Traceback (most recent call last):
File "/home/lw/miniconda3/envs/openmmlab/lib/python3.8/site-packages/numba/cuda/cudadrv/driver.py", line 2705, in add_ptx
driver.cuLinkAddData(self.handle, enums.CU_JIT_INPUT_PTX,
File "/home/lw/miniconda3/envs/openmmlab/lib/python3.8/site-packages/numba/cuda/cudadrv/driver.py", line 320, in safe_cuda_api_call
self._check_ctypes_error(fname, retcode)
File "/home/lw/miniconda3/envs/openmmlab/lib/python3.8/site-packages/numba/cuda/cudadrv/driver.py", line 388, in _check_ctypes_error
raise CudaAPIError(retcode, msg)
numba.cuda.cudadrv.driver.CudaAPIError: [222] Call to cuLinkAddData results in UNKNOWN_CUDA_ERROR
During handling of the above exception, another exception occurred:
Traceback (most recent call last):
File "tool/train.py", line 135, in
main()
File "tool/train.py", line 131, in main
runner.train()
File "/home/lw/miniconda3/envs/openmmlab/lib/python3.8/site-packages/mmengine/runner/runner.py", line 1745, in train
model = self.train_loop.run() # type: ignore
File "/home/lw/miniconda3/envs/openmmlab/lib/python3.8/site-packages/mmengine/runner/loops.py", line 102, in run
self.runner.val_loop.run()
File "/home/lw/miniconda3/envs/openmmlab/lib/python3.8/site-packages/mmengine/runner/loops.py", line 366, in run
metrics = self.evaluator.evaluate(len(self.dataloader.dataset))

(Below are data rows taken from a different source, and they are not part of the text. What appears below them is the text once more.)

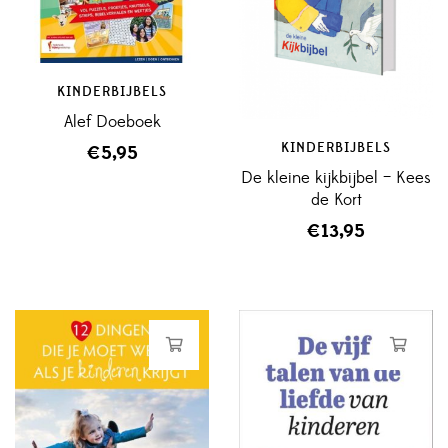
KINDERBIJBELS
Alef Doeboek
KINDERBIJBELS
€
5,95
De kleine kijkbijbel – Kees
de Kort
€
13,95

File "/home/lw/miniconda3/envs/openmmlab/lib/python3.8/site-packages/mmengine/evaluator/evaluator.py", line 79, in evaluate
_results = metric.evaluate(size)
File "/home/lw/miniconda3/envs/openmmlab/lib/python3.8/site-packages/mmengine/evaluator/metric.py", line 133, in evaluate
_metrics = self.compute_metrics(results) # type: ignore
File "/home/lw/LW/mmdetection3d/mmdet3d/evaluation/metrics/kitti_metric.py", line 205, in compute_metrics
ap_dict = self.kitti_evaluate(
File "/home/lw/LW/mmdetection3d/mmdet3d/evaluation/metrics/kitti_metric.py", line 244, in kitti_evaluate
ap_result_str, apdict = kitti_eval(
File "/home/lw/LW/mmdetection3d/mmdet3d/evaluation/functional/kitti_utils/eval.py", line 725, in kitti_eval
mAP40_3d, mAP40_aos = do_eval(gt_annos, dt_annos,
File "/home/lw/LW/mmdetection3d/mmdet3d/evaluation/functional/kitti_utils/eval.py", line 626, in do_eval
ret = eval_class(gt_annos, dt_annos, current_classes, difficultys, 1,
File "/home/lw/LW/mmdetection3d/mmdet3d/evaluation/functional/kitti_utils/eval.py", line 480, in eval_class
rets = calculate_iou_partly(dt_annos, gt_annos, metric, num_parts)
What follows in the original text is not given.